Il Tar Lombardia Milano, (Sez. IV), con la sentenza del 22 febbraio 2024 n. 492, affronta il tema della tutela dell’affidamento dei privati nell’ambito dell’esercizio dei poteri di pianificazione urbanistica, richiamando i principi cui la giurisprudenza amministrativa è uniformata

1 MARZO 2024

di V. Tarroni
 
Nota a: TAR Lombardia-Milano, Sez. IV, sentenza 22/2/2024 n. 492.
 
In materia di pianificazione urbanistica, la tutela dell’affidamento del privato è riservata a casi eccezionali.
 
Il Tar Lombardia Milano, (Sez. IV), con la sentenza del 22 febbraio 2024 n. 492, affronta il tema della tutela dell’affidamento dei privati nell’ambito dell’esercizio dei poteri di pianificazione urbanistica, richiamando i principi cui la giurisprudenza amministrativa è uniformata.
 
La pianificazione urbanistica
 
Per costante orientamento giurisprudenziale, in materia di pianificazione urbanistica, deve essere riconosciuta al Comune un’ampia discrezionalità, con la conseguenza che la posizione dei privati risulta recessiva rispetto alle determinazioni dell’Amministrazione, in quanto scelte di merito non sindacabili dal giudice amministrativo, salvo che non siano inficiate da arbitrarietà o irragionevolezza manifeste, ovvero da travisamento dei fatti in ordine alle esigenze che si intendono nel concreto soddisfare.
 
Si può derogare a tale regola solo in presenza di situazioni di affidamento qualificato dei privati a una specifica destinazione del suolo.[1]
 
Sempre in linea con la consolidata giurisprudenza, deve rilevarsi che, con riferimento all’esercizio dei poteri pianificatori urbanistici, la tutela dell’affidamento è riservata ai seguenti casi eccezionali:
 
I)                   superamento degli standard minimi di cui al d.m. 2 aprile 1968, con l’avvertenza che la motivazione ulteriore va riferita esclusivamente alle previsioni urbanistiche complessive di sovradimensionamento, indipendentemente dal riferimento alla destinazione di zona;
 
II)                pregresse convenzioni edificatorie già stipulate;
 
III)              giudicati (di annullamento di dinieghi edilizi o di silenzio rifiuto su domande di rilascio di titoli edilizi), recanti il riconoscimento del diritto di edificare;
 
IV)modificazione in zona agricola della destinazione di un’area limitata, interclusa da fondi edificati in modo non abusivo.[2]
 
In assenza di un affidamento qualificato, giuridicamente tutelato, in capo al privato, la potestà pianificatoria non è soggetta al principio del divieto di reformatio in peius, in quanto l’Amministrazione gode di un’ampia discrezionalità nell’effettuazione delle proprie scelte, che relega l’interesse degli amministrati alla conferma (o al miglioramento) della previgente disciplina a interesse di mero fatto, non tutelabile in sede giurisdizionale.[3]
 
Oltretutto, è ormai condiviso in giurisprudenza l’orientamento secondo il quale “… l’urbanistica, ed il correlativo esercizio del potere di pianificazione, non possono essere intesi, sul piano giuridico, solo come un coordinamento delle potenzialità edificatorie connesse al diritto di proprietà, così offrendone una visione affatto minimale, ma devono essere ricostruiti come intervento degli enti esponenziali sul proprio territorio, in funzione dello sviluppo complessivo ed armonico del medesimo.
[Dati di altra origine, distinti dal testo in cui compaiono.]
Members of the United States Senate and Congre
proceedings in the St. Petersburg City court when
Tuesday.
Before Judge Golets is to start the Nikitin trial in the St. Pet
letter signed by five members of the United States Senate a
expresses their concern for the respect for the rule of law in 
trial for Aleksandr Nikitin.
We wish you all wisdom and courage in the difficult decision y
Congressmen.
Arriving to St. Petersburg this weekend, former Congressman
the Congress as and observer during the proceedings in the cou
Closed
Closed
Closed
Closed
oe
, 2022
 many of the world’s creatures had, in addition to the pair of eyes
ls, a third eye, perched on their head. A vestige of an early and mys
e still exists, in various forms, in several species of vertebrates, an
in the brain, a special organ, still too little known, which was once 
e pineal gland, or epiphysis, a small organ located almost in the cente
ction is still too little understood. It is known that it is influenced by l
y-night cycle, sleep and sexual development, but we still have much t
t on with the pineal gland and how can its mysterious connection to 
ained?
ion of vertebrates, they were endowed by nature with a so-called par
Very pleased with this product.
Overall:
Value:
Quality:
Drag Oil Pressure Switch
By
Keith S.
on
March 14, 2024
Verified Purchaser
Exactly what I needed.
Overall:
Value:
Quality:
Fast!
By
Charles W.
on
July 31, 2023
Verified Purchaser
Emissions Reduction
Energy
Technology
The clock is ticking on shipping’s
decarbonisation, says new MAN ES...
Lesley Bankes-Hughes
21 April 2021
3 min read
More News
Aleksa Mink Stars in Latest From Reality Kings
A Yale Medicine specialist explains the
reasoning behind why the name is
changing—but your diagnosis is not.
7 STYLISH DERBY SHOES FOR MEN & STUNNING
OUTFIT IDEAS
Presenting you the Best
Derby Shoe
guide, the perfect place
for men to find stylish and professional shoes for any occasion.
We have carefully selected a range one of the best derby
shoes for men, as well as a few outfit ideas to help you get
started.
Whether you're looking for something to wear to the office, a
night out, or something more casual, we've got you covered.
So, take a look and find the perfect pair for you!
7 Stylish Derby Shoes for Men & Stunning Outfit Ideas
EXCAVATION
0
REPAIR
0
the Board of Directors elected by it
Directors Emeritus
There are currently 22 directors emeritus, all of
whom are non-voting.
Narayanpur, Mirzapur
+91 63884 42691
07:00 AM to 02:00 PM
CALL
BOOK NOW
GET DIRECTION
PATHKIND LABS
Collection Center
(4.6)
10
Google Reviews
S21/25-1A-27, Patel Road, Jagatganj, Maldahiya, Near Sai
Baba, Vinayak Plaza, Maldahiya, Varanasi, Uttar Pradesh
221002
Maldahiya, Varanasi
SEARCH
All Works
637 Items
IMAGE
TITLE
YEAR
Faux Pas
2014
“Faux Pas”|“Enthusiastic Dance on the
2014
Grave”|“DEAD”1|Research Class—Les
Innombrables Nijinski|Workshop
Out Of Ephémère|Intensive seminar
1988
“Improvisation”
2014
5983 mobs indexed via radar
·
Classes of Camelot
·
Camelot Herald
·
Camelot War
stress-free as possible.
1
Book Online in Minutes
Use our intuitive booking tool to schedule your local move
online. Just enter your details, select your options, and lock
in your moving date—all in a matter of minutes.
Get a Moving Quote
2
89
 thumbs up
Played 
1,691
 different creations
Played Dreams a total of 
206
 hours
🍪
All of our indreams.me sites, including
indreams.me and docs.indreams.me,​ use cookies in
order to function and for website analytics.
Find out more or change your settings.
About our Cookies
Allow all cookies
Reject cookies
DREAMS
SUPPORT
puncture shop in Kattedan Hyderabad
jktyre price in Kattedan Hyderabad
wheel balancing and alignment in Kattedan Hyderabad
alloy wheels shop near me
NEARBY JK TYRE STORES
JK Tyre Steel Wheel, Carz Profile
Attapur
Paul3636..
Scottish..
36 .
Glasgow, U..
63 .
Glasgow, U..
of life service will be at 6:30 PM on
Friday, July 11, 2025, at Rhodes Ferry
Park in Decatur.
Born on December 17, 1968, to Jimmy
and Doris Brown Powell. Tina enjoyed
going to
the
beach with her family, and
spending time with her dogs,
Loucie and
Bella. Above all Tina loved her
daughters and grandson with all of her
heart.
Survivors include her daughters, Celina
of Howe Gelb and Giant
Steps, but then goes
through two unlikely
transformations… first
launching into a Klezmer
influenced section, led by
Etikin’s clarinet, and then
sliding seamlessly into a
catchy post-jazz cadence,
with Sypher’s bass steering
Uno sviluppo che tenga conto sia delle potenzialità edificatorie dei suoli - non in astratto, bensì in relazione alle effettive esigenze di abitazione della comunità ed alle concrete vocazioni dei luoghi -, sia di valori ambientali e paesaggistici, sia di esigenze di tutela della salute e quindi della vita salubre degli abitanti, sia delle esigenze economico - sociali della comunità radicata sul territorio, sia, in definitiva, del modello di sviluppo che si intende imprimere ai luoghi stessi, in considerazione della loro storia, tradizione, ubicazione e di una riflessione “de futuro” sulla propria stessa essenza, svolta - per autorappresentazione ed autodeterminazione - dalla comunità medesima, attraverso le decisioni dei propri organi elettivi e, prima ancora, attraverso la partecipazione dei cittadini al procedimento pianificatorio”[4]Sino al punto di ritenere legittima la scelta pianificatoria della c.d. “opzione zero” a seguito della quale lo strumento urbanistico non consente più, de futuro, l’ulteriore consumo di suolo”.
 
Note
 
[1] Consiglio di Stato, IV, 14 novembre 2023, n. 9758; IV, 21 agosto 2023, n. 7881; T.A.R. Lombardia, Milano, II, 11 luglio 2022, n. 1662; 25 gennaio 2022, n. 165; 12 marzo 2021, n. 653; 28 dicembre 2020, n. 2613.
 
[2](Consiglio di Stato, IV, 2 gennaio 2023, n. 21; anche, IV, 24 gennaio 2023, n. 765; II, 8 settembre 2021, n. 6234; T.A.R. Lombardia, Milano, IV, 5 dicembre 2023, n. 2951; altresì, Corte costituzionale, sentenza n. 179 del 2019.
 
[3] Consiglio di Stato, IV, 5 giugno 2023, n. 5464; IV, 20 aprile 2023, n. 4015; T.A.R. Lombardia, Milano, II, 25 gennaio 2022, n. 165; 14 dicembre 2020, n. 2492; 7 luglio 2020, n. 1291; 14 febbraio 2020, n. 309; II, 17 aprile 2019, n. 868; 27 febbraio 2018, n. 566; 15 dicembre 2017, n. 2393.
 
[4] così, Cons. Stato, sez. IV, 10 maggio 2012, n. 2710, §. 6.